On March 2, 2016, the Massachusetts Office for Administration and Finance via their Health Policy Commission (HPC), issued an RFP for their “Telemedicine Pilot Initiative” to provide state residents with community-based access to behavioral health services.
According to HPC, since 2010, behavioral health visits to Emergency Departments (ED) in Massachusetts is up by 24 percent, even while overall ED volume and volume in every other major service category has declined. Bringing behavioral health patients to EDs has increased by 40 percent in the last three years with the majority of long stay ED patients exhibiting other health issues.
The HPC is charged with facilitating lower costs along with more efficient and innovative care and involved in testing the use of emerging and innovative care delivery and payment models. One HPC initiative is to test the potential of telemedicine to expand access to needed healthcare services.
Despite the benefits of telemedicine, adoption in Massachusetts has been somewhat limited. Stakeholders cite inadequate payer coverage, inadequate regulatory supports for provider licensing and credentialing, and slow consumer uptake.
The HPC seeks to evaluate the impact of telemedicine on patient experience, quality of care, provider needs, patient flow and efficiency. The plans are to find ways to link tele-behavioral health service models to primary providers, reduce the number of patients transferred to specialty or acute clinical settings, and how to reduce the overall utilization over an episode of care.
The Telemedicine Pilot seeks to demonstrate how the potential of telemedicine can be used in situations where behavioral health access is critical and how to address challenges in high-need target populations.
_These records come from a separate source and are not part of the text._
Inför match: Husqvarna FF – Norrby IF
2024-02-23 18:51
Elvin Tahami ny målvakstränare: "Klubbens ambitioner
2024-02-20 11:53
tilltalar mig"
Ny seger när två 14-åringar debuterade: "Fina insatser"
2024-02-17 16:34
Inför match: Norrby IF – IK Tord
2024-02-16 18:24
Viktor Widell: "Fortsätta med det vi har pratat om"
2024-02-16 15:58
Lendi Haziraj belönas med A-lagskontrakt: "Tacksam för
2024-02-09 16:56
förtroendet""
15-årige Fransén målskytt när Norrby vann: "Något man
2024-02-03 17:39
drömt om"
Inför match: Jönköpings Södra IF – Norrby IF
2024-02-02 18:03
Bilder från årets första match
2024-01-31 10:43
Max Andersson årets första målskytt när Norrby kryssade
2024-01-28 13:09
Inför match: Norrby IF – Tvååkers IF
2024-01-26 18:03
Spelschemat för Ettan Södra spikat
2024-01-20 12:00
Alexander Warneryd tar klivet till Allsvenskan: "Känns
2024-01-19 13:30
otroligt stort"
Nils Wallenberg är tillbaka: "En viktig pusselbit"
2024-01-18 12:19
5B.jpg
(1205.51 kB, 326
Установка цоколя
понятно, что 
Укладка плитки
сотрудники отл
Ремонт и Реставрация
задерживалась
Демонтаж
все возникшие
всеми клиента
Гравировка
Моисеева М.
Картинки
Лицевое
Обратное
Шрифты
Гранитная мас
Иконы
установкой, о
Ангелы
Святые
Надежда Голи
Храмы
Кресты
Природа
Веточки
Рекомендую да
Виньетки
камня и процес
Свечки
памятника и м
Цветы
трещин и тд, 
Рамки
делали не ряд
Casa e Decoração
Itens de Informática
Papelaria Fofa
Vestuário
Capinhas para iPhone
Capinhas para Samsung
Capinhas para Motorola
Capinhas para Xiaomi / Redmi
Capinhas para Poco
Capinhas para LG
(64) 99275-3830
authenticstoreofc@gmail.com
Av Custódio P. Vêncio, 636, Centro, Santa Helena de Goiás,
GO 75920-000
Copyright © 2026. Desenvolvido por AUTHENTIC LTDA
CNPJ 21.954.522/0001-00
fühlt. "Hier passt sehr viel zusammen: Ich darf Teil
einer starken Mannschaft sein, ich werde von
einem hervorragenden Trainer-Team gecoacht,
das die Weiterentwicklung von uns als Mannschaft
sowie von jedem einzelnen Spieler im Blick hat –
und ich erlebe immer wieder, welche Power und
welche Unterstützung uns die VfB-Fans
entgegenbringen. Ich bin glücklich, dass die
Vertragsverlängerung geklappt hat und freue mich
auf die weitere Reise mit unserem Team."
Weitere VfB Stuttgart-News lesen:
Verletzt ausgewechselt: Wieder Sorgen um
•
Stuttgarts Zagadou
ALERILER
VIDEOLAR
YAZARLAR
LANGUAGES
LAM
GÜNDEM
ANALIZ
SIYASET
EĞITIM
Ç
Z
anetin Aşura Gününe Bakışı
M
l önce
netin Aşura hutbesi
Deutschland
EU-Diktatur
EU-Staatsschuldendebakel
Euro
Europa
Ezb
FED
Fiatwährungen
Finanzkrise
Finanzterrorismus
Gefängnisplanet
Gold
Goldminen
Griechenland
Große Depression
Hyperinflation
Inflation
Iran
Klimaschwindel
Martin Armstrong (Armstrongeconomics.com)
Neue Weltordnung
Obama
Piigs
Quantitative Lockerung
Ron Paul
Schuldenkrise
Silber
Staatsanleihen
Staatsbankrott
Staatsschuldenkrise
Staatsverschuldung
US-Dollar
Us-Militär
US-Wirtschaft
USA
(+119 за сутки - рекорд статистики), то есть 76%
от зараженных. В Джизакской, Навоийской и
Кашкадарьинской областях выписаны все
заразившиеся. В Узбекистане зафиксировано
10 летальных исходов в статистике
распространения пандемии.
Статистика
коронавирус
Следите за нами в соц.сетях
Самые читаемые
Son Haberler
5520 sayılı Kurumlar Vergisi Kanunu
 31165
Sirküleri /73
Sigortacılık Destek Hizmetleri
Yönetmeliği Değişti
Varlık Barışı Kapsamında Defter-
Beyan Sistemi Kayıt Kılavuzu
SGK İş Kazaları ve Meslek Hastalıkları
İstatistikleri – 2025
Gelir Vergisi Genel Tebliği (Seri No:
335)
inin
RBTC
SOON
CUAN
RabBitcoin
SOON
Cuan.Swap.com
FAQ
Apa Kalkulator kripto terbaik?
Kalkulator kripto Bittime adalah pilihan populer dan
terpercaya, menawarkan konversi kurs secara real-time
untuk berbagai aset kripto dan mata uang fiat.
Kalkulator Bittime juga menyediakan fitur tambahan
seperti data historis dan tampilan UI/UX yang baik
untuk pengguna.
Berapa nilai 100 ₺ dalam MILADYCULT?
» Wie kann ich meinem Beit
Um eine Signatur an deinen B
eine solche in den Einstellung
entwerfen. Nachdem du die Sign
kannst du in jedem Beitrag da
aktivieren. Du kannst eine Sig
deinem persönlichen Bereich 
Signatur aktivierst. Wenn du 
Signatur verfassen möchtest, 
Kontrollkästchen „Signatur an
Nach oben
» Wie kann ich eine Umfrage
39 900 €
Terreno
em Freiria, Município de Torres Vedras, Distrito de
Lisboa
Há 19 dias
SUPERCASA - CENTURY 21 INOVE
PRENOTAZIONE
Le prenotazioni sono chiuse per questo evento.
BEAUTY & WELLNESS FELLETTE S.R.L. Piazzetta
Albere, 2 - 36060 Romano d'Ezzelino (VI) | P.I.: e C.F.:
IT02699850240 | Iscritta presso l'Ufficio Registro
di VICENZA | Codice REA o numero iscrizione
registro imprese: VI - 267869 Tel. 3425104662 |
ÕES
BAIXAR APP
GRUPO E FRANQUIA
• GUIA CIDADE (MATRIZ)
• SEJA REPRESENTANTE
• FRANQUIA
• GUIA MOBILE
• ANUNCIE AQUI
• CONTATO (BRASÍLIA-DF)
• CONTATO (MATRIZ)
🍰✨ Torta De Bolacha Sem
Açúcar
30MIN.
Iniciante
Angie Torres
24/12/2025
Specifically, the telemedicine pilot will help treat children and adolescents, older adults aging in place, and individuals with substance use disorders that have mental issues.
One million in funding will provide for up to three awards with no single award totaling more than $500,000. Providers and health plans may wish to collaborate with one or more partners to serve a shared population. In addition to improving access to care, applicants need to work to improve system performance in areas affecting patient experience, provider satisfaction, patient flow, and cost reduction.
Proposals are due May 13, 2016 with awardees to be selected July 2016 with the pilot to be implemented March 2017 to March 2018.